Postby gilesb » Tue Jun 18, 2019 6:59 pm

I had an issue with an old kite, was solid on the beach (even if left for a while) and when first in the air but lost loads of air quickly when flown. Once back on the ground after the aborted session, I noticed that the tubes and connections on the one pump had started to perish. On the beach when the tubes and kite had no tension the holes closed up. If I twisted the kite to simulate a turn/being in the air I could see the holes opening up and loads of air being dumped out. IRRC the worst problems were with the PU connections for the one pump tubes, plenty of posts regarding this material becoming less flexible with age and valves cracking. In the end, all my PU connections were on their way out and it was time for a new kite (was nearly 10 years old).
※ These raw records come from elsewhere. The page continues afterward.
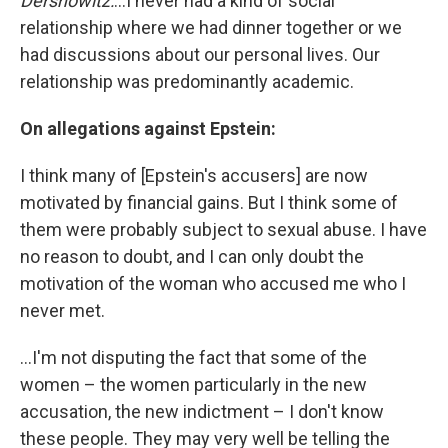
Dershowitz:
...I never had a kind of social
relationship where we had dinner together or we
had discussions about our personal lives. Our
relationship was predominantly academic.
On allegations against Epstein:
I think many of [Epstein's accusers] are now
motivated by financial gains. But I think some of
them were probably subject to sexual abuse. I have
no reason to doubt, and I can only doubt the
motivation of the woman who accused me who I
never met.
...I'm not disputing the fact that some of the
women – the women particularly in the new
accusation, the new indictment – I don't know
these people. They may very well be telling the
I know your kite is new, but maybe some hard plastic has prematurely aged in this area, poorly manufactured or they have not been stuck to the bladders incorrectly. Also possible that the rubber tubes are little short and putting tension on the connections making a leak in this area worse. Everything is looser on the beach with the kite faced into the wind, you need to see how the one pumps behave once tension in the canopy or struts put in a position to simulate tension in the canopy. It is tricky to do on the beach but you can pull the struts up and inspect the one pump system. If you can do indoors in a quiet room you might be able to hear the leak more easily when you manipulate the kite, however, given your description you should hear easily if you get the offending part into the correct position outside.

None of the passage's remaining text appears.